**TO DO**. State the number of lines in the records underneath where the word "meilleur" turns up, and say nothing else.

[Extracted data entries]
= = = = =

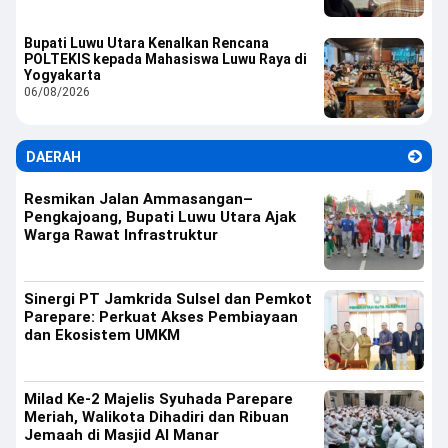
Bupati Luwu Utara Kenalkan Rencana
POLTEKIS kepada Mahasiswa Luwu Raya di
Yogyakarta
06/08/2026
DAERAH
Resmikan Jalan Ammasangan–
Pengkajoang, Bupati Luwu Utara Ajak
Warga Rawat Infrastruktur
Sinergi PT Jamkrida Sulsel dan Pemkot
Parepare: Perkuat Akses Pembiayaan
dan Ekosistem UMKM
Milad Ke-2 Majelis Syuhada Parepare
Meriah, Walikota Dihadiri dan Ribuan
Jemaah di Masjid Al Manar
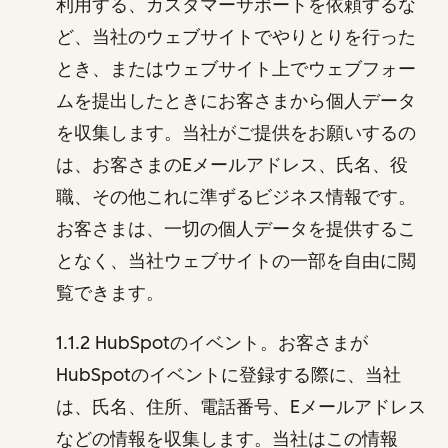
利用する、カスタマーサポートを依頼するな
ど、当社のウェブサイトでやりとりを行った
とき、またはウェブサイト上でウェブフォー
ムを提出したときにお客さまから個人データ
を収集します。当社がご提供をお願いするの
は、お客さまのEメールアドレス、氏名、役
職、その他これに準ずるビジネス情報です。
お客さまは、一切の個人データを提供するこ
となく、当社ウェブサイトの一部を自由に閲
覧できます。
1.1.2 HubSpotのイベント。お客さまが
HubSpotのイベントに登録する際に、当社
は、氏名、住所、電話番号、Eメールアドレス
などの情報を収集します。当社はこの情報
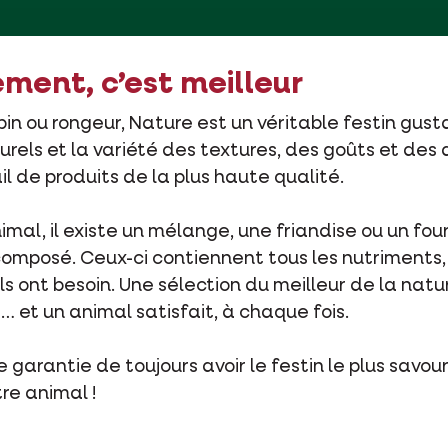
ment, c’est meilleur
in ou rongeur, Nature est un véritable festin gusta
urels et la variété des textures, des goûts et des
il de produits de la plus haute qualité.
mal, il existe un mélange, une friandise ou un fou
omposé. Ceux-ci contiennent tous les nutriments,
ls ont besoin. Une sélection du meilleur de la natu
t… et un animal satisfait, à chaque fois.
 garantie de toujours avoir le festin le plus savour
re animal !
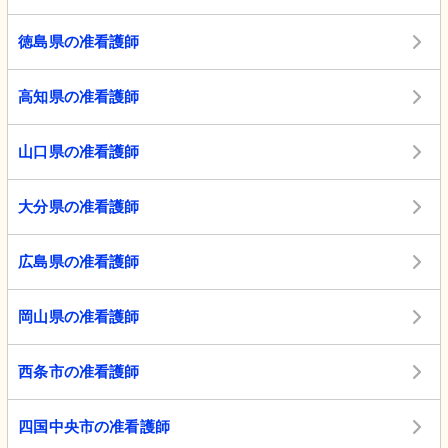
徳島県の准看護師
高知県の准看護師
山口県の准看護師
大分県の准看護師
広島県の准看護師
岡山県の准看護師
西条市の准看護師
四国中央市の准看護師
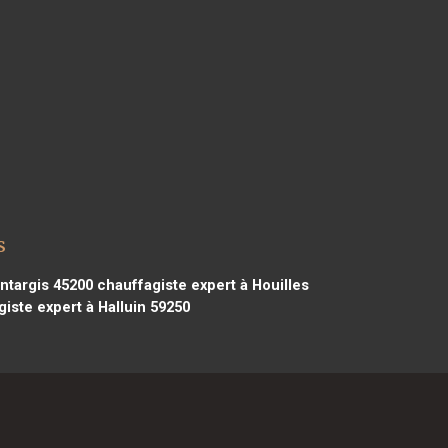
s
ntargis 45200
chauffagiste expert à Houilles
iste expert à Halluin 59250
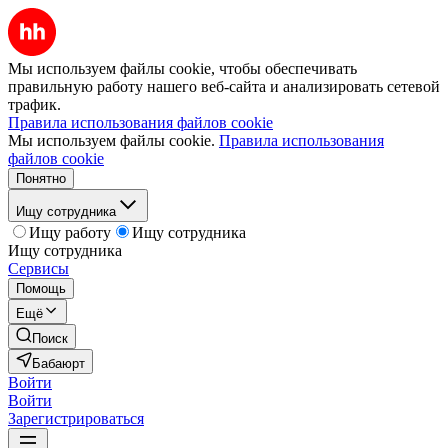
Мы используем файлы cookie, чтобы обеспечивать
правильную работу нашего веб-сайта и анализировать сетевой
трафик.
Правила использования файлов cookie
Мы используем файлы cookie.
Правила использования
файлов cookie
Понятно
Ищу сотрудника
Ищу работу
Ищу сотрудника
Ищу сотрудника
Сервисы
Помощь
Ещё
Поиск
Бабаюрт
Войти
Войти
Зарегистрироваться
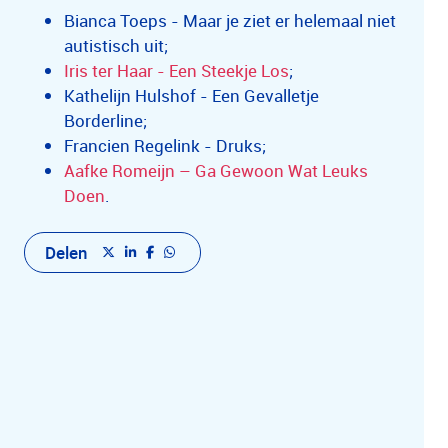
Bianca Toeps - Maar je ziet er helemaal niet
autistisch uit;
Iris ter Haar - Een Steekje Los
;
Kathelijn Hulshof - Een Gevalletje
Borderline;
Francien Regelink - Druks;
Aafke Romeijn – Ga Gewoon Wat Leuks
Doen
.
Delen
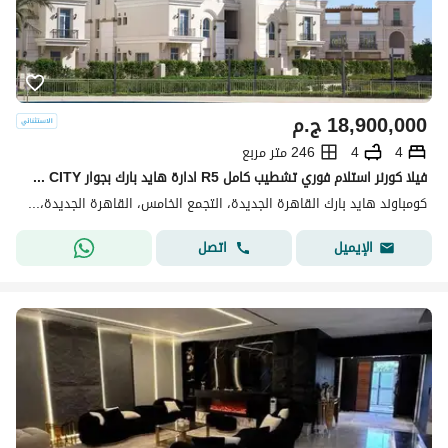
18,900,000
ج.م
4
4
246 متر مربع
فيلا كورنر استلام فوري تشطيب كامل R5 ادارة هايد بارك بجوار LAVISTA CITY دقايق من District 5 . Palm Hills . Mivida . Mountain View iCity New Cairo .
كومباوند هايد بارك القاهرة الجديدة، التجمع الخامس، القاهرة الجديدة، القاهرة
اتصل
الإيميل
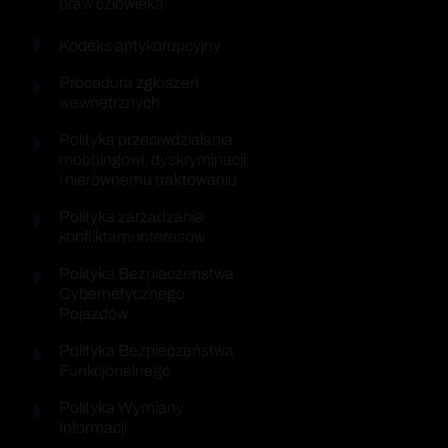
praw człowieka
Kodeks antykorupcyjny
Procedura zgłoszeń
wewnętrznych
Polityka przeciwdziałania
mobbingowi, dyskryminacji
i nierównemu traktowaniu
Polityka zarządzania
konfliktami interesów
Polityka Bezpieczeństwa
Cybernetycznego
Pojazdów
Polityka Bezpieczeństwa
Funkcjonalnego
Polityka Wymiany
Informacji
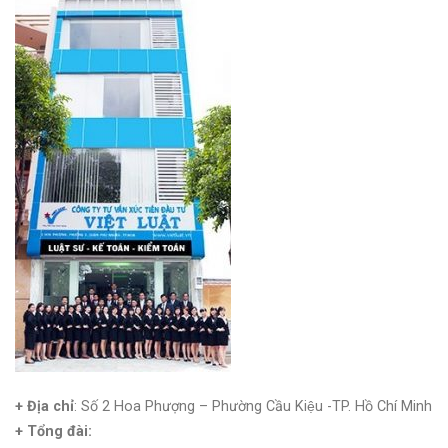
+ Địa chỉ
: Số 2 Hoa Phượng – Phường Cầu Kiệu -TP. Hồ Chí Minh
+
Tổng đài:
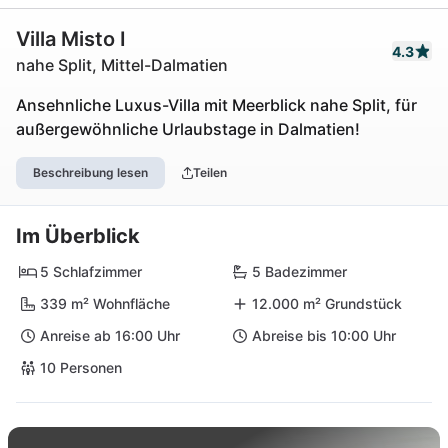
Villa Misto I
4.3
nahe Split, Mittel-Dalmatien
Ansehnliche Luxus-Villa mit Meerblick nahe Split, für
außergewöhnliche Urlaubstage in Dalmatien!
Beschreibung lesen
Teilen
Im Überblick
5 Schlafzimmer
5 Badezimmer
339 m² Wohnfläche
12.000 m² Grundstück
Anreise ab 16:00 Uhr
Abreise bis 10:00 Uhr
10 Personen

= = = = =

**EXERCISE ANSWER**. 2